Sunday, October 18, 2009

Analyzing NLHE:TAP Concept 20

After this post, I'll be one third of the way through the concepts at the end of No Limit Hold 'Em: Theory and Practice by David Sklansky and Ed Miller.

Concept No. 20: Sometimes you should limp behind limpers with pocket aces.

I agree with this. It does sound a little like it's recommending that you "randomize" your play, which I've argued against previously. However, this one is a little different for two reasons.

First, Sklansky and Miller are not actually recommending that you apply this advice in a random manner. Instead, they say, "you'd do this if you have opponents yet to act who like to raise a series of limpers with weak hands." I agree, but I think there are also other situations where you may want to limp behind limpers with AA. Basically, any situation where you think it likely that someone behind you will raise is a good time to limp with AA. In fact, sometimes you should be limping with weaker hands, as well. This week I was sitting to the right of a maniac, and I literally stopped raising preflop with any hands because it was so likely that the maniac would reopen the betting for me if I just limped. This was a great situation because I got the best relative position before the flop, meaning I got to see how everyone else reacted to the maniac's raises before I had to decide how to proceed. This is an extreme situation, but even if the player to your left is only somewhat maniacal, limp-raising with JJ+ (or even weaker) may be correct.

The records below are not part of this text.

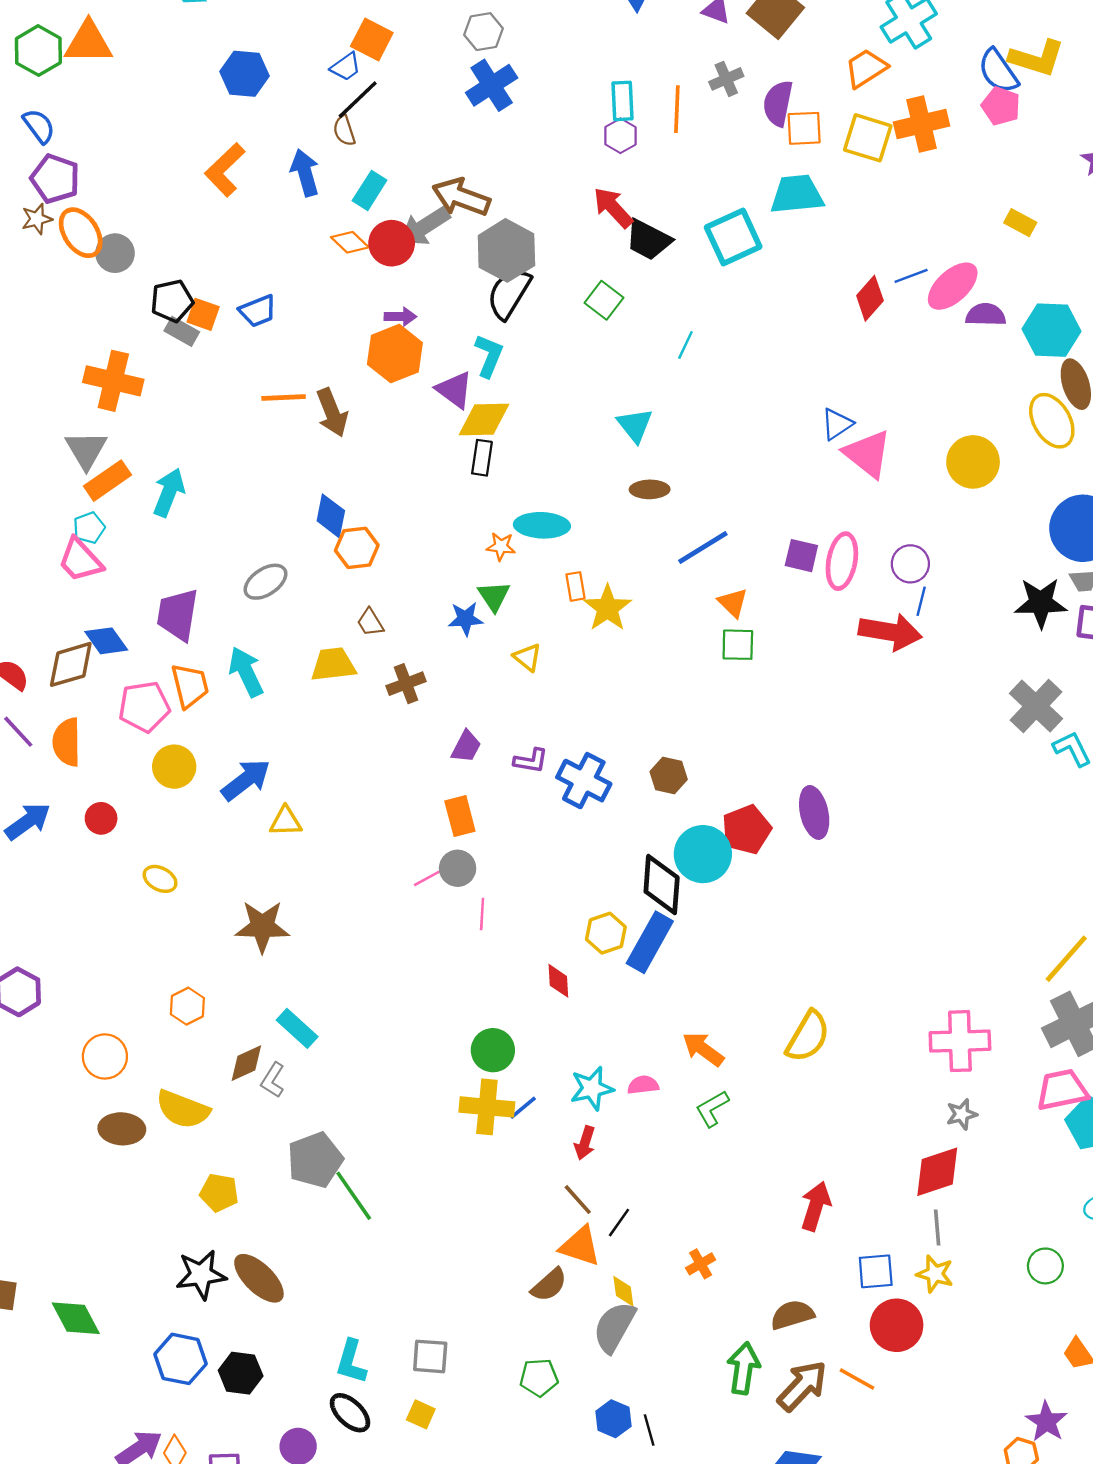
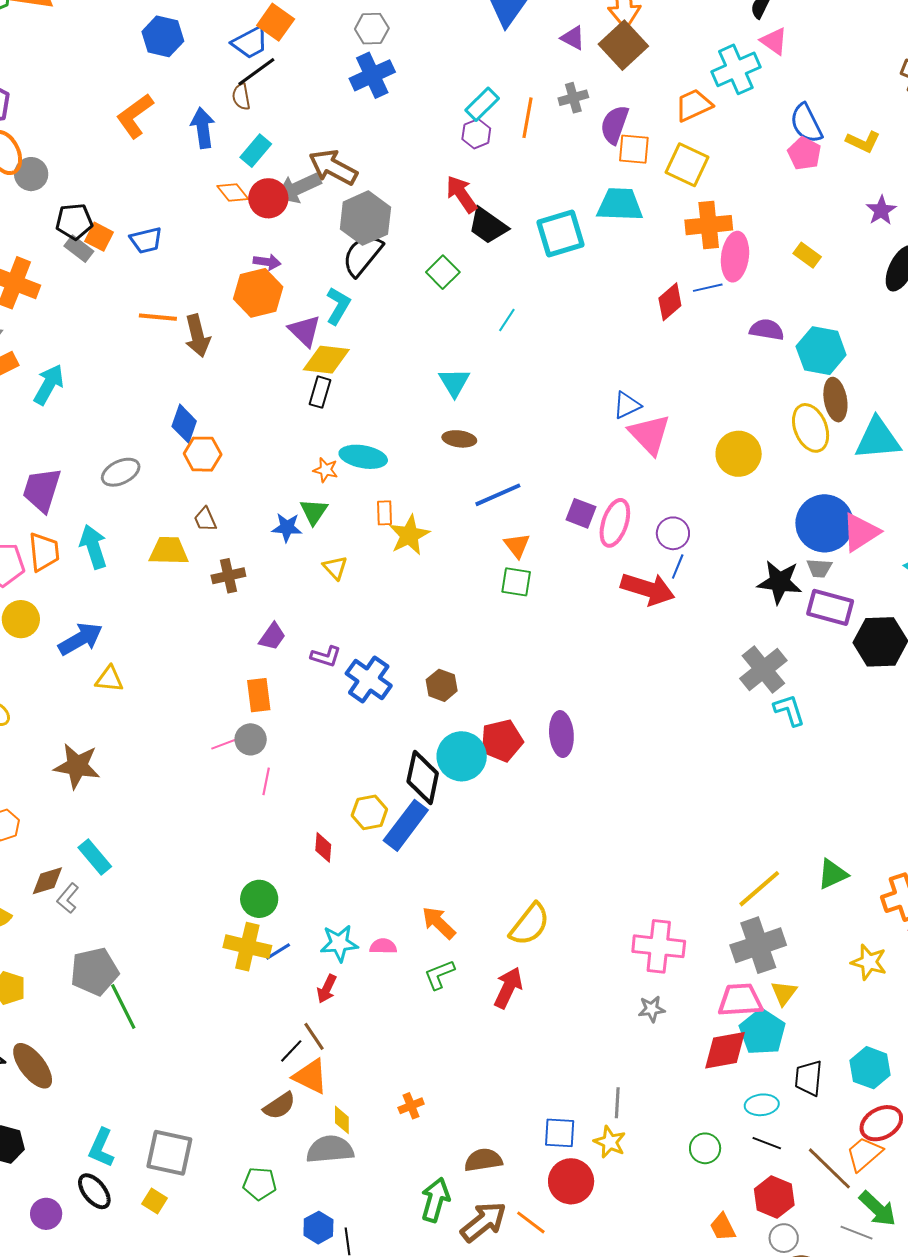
yellow L-shape: (1037, 58) -> (863, 142), moved, size x0.7
blue trapezoid: (346, 67) -> (250, 42), size x1.4
cyan rectangle: (622, 101) -> (482, 104), turned 40
orange cross: (922, 124) -> (709, 225), moved
pink ellipse: (953, 286) -> (735, 257), moved, turned -48
red diamond: (937, 1172) -> (725, 1050), moved
red arrow: (816, 1206) -> (508, 988), moved
black line: (619, 1223) -> (291, 1051), moved
gray semicircle: (614, 1327) -> (330, 1149), turned 48
gray square: (430, 1356) -> (169, 1153), size x1.4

Second, although randomizing your play is not usually a good idea, it can be theoretically correct to randomize your play in certain situations with the best possible hand. Before the flop, AA is the best possible hand, and it can be useful to include it in your limp-raising range. Even if you are never in a game with a maniac or with players that like to try to steal before the flop after several limpers, it still might be a good idea to limp randomly sometimes with AA behind other limpers. This play is probably only worthwhile if your opponents do not expect you would try such a thing. If they already do expect you'd try this play, it's probably not worth actually doing; its value is in its deceptiveness.